# East River Dec 4



## Amarillo Palmira (Jan 2, 2010)

NJD and I hit the river today. We caught quite a few specks and a few white trout on Gulps and a couple on Rattletraps. We only ended up with three keepers, but one was over three pounds. Hopefully, more big ones will move into the river soon.

I was hoping for one of the huge stripers (or whatever they are) that have straightened hooks, locked up reels, or broken me off during the winter, but it was not to be today. 
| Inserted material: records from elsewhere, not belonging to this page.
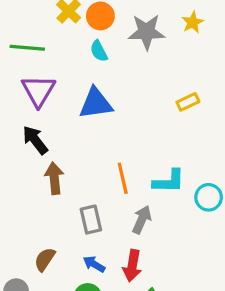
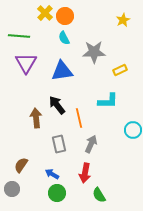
gray star: (147, 32) -> (94, 52), moved
black arrow: (35, 140) -> (57, 105), moved
cyan L-shape: (169, 181) -> (108, 101), moved
brown semicircle: (45, 259) -> (21, 165), moved
blue arrow: (94, 264) -> (52, 174), moved

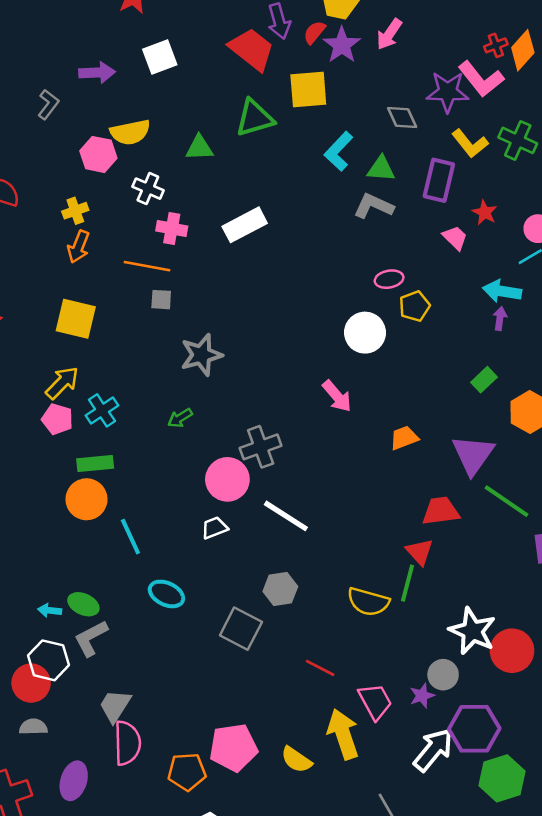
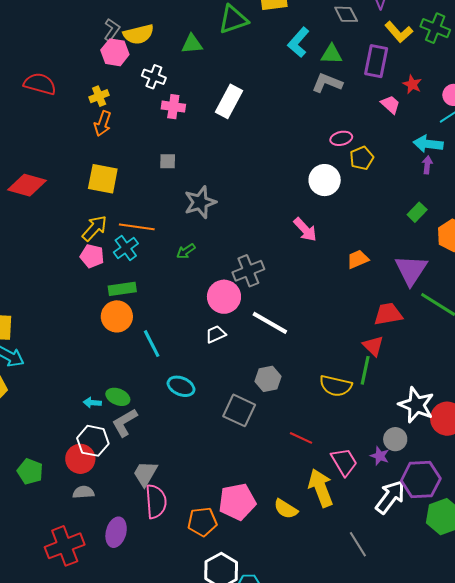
gray L-shape: (48, 104) -> (112, 30), moved
white rectangle: (245, 225) -> (229, 101), turned -32
orange line: (147, 266) -> (137, 227), moved
purple star: (422, 696) -> (380, 456), turned -30

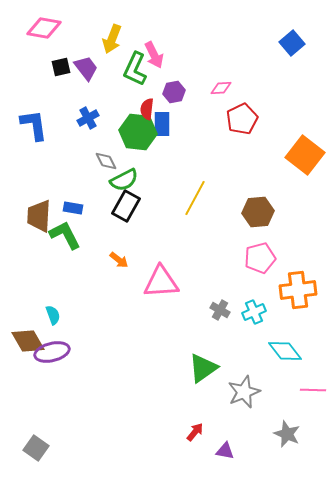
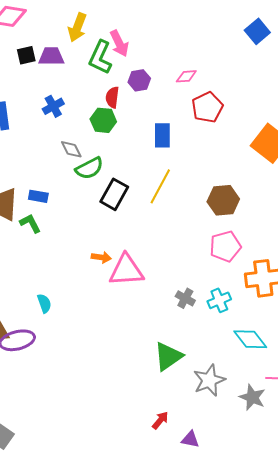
purple trapezoid: (86, 68) -> (51, 56), turned -52
blue rectangle: (162, 124) -> (162, 135), moved
green hexagon: (138, 132) -> (103, 120), size x0.7
black rectangle: (126, 206) -> (114, 194), moved
green L-shape: (65, 235) -> (30, 223), size x0.7
orange arrow: (119, 260) -> (101, 257), moved, turned -30
cyan semicircle: (53, 315) -> (44, 303), moved
gray star: (287, 434) -> (252, 397), moved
I think we need another cold front or two to really get the huge ones biting well.


----------



## Spectre Gunner (Sep 6, 2010)

Not a bad day AP. I would not mind hooking a few stripers myself.


----------



## Amarillo Palmira (Jan 2, 2010)

Let me get my holiday schedule and tournament schedule worked out and we'll go out and get some fish. Not sure if I can promise stripers, but I can definitely put you on bass and trout.


----------



## Spectre Gunner (Sep 6, 2010)

I will be working 21 Dec but I will be pretty free 17 Dec-1 Jan. Man, I sure will miss that when I have to get a civilian job! Just give me a shout.


----------



## Amarillo Palmira (Jan 2, 2010)

Will do. Here is a trout from last weekend.


----------



## Spectre Gunner (Sep 6, 2010)

Nice speck!


----------